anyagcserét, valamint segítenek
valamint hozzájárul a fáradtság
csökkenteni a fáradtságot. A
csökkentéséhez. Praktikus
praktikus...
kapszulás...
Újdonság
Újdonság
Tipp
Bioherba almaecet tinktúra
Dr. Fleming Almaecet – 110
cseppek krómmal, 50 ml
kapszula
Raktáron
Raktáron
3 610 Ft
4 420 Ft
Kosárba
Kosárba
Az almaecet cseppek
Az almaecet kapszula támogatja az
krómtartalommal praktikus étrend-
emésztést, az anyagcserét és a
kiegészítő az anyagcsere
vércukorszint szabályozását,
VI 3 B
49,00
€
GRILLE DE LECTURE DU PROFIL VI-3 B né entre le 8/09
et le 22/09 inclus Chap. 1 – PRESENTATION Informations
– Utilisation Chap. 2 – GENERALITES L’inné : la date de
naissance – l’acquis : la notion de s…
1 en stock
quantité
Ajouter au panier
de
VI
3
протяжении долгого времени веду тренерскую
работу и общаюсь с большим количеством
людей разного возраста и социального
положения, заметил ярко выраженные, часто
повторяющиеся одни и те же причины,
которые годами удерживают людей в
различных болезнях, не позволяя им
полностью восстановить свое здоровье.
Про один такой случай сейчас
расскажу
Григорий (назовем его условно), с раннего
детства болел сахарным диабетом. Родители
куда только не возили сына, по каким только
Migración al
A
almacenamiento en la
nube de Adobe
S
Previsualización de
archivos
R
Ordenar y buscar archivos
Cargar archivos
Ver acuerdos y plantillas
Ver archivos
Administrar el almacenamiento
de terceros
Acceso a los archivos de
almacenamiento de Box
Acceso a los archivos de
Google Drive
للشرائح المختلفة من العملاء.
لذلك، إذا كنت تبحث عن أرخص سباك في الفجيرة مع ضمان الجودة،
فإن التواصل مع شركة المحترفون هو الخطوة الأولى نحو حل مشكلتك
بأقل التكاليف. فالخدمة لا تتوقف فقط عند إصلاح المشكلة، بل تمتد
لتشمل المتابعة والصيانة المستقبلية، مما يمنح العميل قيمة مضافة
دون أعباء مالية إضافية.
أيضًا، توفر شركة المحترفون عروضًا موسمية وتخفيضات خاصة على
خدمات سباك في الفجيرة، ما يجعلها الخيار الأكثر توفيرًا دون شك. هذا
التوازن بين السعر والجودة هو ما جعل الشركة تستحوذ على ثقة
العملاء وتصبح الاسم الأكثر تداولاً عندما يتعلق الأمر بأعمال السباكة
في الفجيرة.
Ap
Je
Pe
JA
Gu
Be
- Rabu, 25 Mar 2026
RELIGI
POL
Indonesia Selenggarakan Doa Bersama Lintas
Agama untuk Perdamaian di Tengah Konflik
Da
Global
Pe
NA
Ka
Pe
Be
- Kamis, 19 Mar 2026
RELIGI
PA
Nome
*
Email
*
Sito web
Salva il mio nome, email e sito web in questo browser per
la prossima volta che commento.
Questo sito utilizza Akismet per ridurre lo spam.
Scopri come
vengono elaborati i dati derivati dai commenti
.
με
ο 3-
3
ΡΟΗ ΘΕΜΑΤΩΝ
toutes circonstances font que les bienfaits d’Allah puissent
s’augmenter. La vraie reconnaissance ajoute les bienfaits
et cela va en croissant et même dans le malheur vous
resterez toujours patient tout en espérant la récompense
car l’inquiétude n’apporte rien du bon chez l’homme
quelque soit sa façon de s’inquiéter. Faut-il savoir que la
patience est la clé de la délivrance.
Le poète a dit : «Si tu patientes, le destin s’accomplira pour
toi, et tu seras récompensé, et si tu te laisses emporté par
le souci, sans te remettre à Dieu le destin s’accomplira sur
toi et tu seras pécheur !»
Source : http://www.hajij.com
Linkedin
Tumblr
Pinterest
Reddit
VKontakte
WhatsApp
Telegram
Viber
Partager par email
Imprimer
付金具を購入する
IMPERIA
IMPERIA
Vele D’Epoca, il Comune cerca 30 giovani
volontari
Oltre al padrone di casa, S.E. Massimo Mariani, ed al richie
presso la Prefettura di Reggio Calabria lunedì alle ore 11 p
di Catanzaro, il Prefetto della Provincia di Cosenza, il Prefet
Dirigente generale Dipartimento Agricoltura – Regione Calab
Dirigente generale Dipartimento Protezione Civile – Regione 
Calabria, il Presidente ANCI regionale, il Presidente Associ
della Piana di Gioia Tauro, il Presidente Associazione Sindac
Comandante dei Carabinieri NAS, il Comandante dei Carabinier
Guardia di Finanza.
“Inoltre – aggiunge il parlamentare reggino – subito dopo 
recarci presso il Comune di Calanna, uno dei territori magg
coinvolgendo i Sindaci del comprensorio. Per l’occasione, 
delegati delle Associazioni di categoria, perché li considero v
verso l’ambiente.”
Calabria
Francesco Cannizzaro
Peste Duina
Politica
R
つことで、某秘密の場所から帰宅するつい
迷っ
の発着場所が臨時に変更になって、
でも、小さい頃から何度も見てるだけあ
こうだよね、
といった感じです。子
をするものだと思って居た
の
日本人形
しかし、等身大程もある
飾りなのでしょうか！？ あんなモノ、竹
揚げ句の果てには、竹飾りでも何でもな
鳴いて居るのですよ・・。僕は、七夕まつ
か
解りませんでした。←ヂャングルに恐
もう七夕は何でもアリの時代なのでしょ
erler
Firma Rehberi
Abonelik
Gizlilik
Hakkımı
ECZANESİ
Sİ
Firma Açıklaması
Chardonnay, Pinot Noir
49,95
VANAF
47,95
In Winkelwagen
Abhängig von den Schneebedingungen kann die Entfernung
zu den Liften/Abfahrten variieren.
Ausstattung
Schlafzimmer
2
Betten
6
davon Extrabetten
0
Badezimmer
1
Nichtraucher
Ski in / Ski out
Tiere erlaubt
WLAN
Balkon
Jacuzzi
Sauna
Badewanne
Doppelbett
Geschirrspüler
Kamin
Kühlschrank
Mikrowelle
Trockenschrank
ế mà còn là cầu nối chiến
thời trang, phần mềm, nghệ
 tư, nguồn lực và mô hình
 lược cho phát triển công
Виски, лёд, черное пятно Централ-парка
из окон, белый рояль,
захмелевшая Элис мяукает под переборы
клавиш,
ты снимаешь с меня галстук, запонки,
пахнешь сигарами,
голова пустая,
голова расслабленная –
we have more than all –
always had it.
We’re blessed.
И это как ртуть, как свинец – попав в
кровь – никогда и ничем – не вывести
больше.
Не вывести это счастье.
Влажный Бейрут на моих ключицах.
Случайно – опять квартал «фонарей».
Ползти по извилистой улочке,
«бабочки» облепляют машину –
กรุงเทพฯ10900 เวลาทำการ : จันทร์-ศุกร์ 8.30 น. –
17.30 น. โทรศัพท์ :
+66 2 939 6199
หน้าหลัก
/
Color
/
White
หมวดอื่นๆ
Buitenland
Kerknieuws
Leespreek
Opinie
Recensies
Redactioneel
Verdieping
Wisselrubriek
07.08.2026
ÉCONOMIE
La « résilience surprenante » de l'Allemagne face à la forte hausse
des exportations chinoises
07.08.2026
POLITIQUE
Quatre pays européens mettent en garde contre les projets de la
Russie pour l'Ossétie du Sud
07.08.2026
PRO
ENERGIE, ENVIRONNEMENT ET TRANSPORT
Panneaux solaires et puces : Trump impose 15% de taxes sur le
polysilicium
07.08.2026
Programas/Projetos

-*-*-

### Work required
Each of the records is to be repeated word for word.

### Task response
anyagcserét, valamint segítenek
valamint hozzájárul a fáradtság
csökkenteni a fáradtságot. A
csökkentéséhez. Praktikus
praktikus...
kapszulás...
Újdonság
Újdonság
Tipp
Bioherba almaecet tinktúra
Dr. Fleming Almaecet – 110
cseppek krómmal, 50 ml
kapszula
Raktáron
Raktáron
3 610 Ft
4 420 Ft
Kosárba
Kosárba
Az almaecet cseppek
Az almaecet kapszula támogatja az
krómtartalommal praktikus étrend-
emésztést, az anyagcserét és a
kiegészítő az anyagcsere
vércukorszint szabályozását,
VI 3 B
49,00
€
GRILLE DE LECTURE DU PROFIL VI-3 B né entre le 8/09
et le 22/09 inclus Chap. 1 – PRESENTATION Informations
– Utilisation Chap. 2 – GENERALITES L’inné : la date de
naissance – l’acquis : la notion de s…
1 en stock
quantité
Ajouter au panier
de
VI
3
протяжении долгого времени веду тренерскую
работу и общаюсь с большим количеством
людей разного возраста и социального
положения, заметил ярко выраженные, часто
повторяющиеся одни и те же причины,
которые годами удерживают людей в
различных болезнях, не позволяя им
полностью восстановить свое здоровье.
Про один такой случай сейчас
расскажу
Григорий (назовем его условно), с раннего
детства болел сахарным диабетом. Родители
куда только не возили сына, по каким только
Migración al
A
almacenamiento en la
nube de Adobe
S
Previsualización de
archivos
R
Ordenar y buscar archivos
Cargar archivos
Ver acuerdos y plantillas
Ver archivos
Administrar el almacenamiento
de terceros
Acceso a los archivos de
almacenamiento de Box
Acceso a los archivos de
Google Drive
للشرائح المختلفة من العملاء.
لذلك، إذا كنت تبحث عن أرخص سباك في الفجيرة مع ضمان الجودة،
فإن التواصل مع شركة المحترفون هو الخطوة الأولى نحو حل مشكلتك
بأقل التكاليف. فالخدمة لا تتوقف فقط عند إصلاح المشكلة، بل تمتد
لتشمل المتابعة والصيانة المستقبلية، مما يمنح العميل قيمة مضافة
دون أعباء مالية إضافية.
أيضًا، توفر شركة المحترفون عروضًا موسمية وتخفيضات خاصة على
خدمات سباك في الفجيرة، ما يجعلها الخيار الأكثر توفيرًا دون شك. هذا
التوازن بين السعر والجودة هو ما جعل الشركة تستحوذ على ثقة
العملاء وتصبح الاسم الأكثر تداولاً عندما يتعلق الأمر بأعمال السباكة
في الفجيرة.
Ap
Je
Pe
JA
Gu
Be
- Rabu, 25 Mar 2026
RELIGI
POL
Indonesia Selenggarakan Doa Bersama Lintas
Agama untuk Perdamaian di Tengah Konflik
Da
Global
Pe
NA
Ka
Pe
Be
- Kamis, 19 Mar 2026
RELIGI
PA
Nome
*
Email
*
Sito web
Salva il mio nome, email e sito web in questo browser per
la prossima volta che commento.
Questo sito utilizza Akismet per ridurre lo spam.
Scopri come
vengono elaborati i dati derivati dai commenti
.
με
ο 3-
3
ΡΟΗ ΘΕΜΑΤΩΝ
toutes circonstances font que les bienfaits d’Allah puissent
s’augmenter. La vraie reconnaissance ajoute les bienfaits
et cela va en croissant et même dans le malheur vous
resterez toujours patient tout en espérant la récompense
car l’inquiétude n’apporte rien du bon chez l’homme
quelque soit sa façon de s’inquiéter. Faut-il savoir que la
patience est la clé de la délivrance.
Le poète a dit : «Si tu patientes, le destin s’accomplira pour
toi, et tu seras récompensé, et si tu te laisses emporté par
le souci, sans te remettre à Dieu le destin s’accomplira sur
toi et tu seras pécheur !»
Source : http://www.hajij.com
Linkedin
Tumblr
Pinterest
Reddit
VKontakte
WhatsApp
Telegram
Viber
Partager par email
Imprimer
付金具を購入する
IMPERIA
IMPERIA
Vele D’Epoca, il Comune cerca 30 giovani
volontari
Oltre al padrone di casa, S.E. Massimo Mariani, ed al richie
presso la Prefettura di Reggio Calabria lunedì alle ore 11 p
di Catanzaro, il Prefetto della Provincia di Cosenza, il Prefet
Dirigente generale Dipartimento Agricoltura – Regione Calab
Dirigente generale Dipartimento Protezione Civile – Regione 
Calabria, il Presidente ANCI regionale, il Presidente Associ
della Piana di Gioia Tauro, il Presidente Associazione Sindac
Comandante dei Carabinieri NAS, il Comandante dei Carabinier
Guardia di Finanza.
“Inoltre – aggiunge il parlamentare reggino – subito dopo 
recarci presso il Comune di Calanna, uno dei territori magg
coinvolgendo i Sindaci del comprensorio. Per l’occasione, 
delegati delle Associazioni di categoria, perché li considero v
verso l’ambiente.”
Calabria
Francesco Cannizzaro
Peste Duina
Politica
R
つことで、某秘密の場所から帰宅するつい
迷っ
の発着場所が臨時に変更になって、
でも、小さい頃から何度も見てるだけあ
こうだよね、
といった感じです。子
をするものだと思って居た
の
日本人形
しかし、等身大程もある
飾りなのでしょうか！？ あんなモノ、竹
揚げ句の果てには、竹飾りでも何でもな
鳴いて居るのですよ・・。僕は、七夕まつ
か
解りませんでした。←ヂャングルに恐
もう七夕は何でもアリの時代なのでしょ
erler
Firma Rehberi
Abonelik
Gizlilik
Hakkımı
ECZANESİ
Sİ
Firma Açıklaması
Chardonnay, Pinot Noir
49,95
VANAF
47,95
In Winkelwagen
Abhängig von den Schneebedingungen kann die Entfernung
zu den Liften/Abfahrten variieren.
Ausstattung
Schlafzimmer
2
Betten
6
davon Extrabetten
0
Badezimmer
1
Nichtraucher
Ski in / Ski out
Tiere erlaubt
WLAN
Balkon
Jacuzzi
Sauna
Badewanne
Doppelbett
Geschirrspüler
Kamin
Kühlschrank
Mikrowelle
Trockenschrank
ế mà còn là cầu nối chiến
thời trang, phần mềm, nghệ
 tư, nguồn lực và mô hình
 lược cho phát triển công
Виски, лёд, черное пятно Централ-парка
из окон, белый рояль,
захмелевшая Элис мяукает под переборы
клавиш,
ты снимаешь с меня галстук, запонки,
пахнешь сигарами,
голова пустая,
голова расслабленная –
we have more than all –
always had it.
We’re blessed.
И это как ртуть, как свинец – попав в
кровь – никогда и ничем – не вывести
больше.
Не вывести это счастье.
Влажный Бейрут на моих ключицах.
Случайно – опять квартал «фонарей».
Ползти по извилистой улочке,
«бабочки» облепляют машину –
กรุงเทพฯ10900 เวลาทำการ : จันทร์-ศุกร์ 8.30 น. –
17.30 น. โทรศัพท์ :
+66 2 939 6199
หน้าหลัก
/
Color
/
White
หมวดอื่นๆ
Buitenland
Kerknieuws
Leespreek
Opinie
Recensies
Redactioneel
Verdieping
Wisselrubriek
07.08.2026
ÉCONOMIE
La « résilience surprenante » de l'Allemagne face à la forte hausse
des exportations chinoises
07.08.2026
POLITIQUE
Quatre pays européens mettent en garde contre les projets de la
Russie pour l'Ossétie du Sud
07.08.2026
PRO
ENERGIE, ENVIRONNEMENT ET TRANSPORT
Panneaux solaires et puces : Trump impose 15% de taxes sur le
polysilicium
07.08.2026
Programas/Projetos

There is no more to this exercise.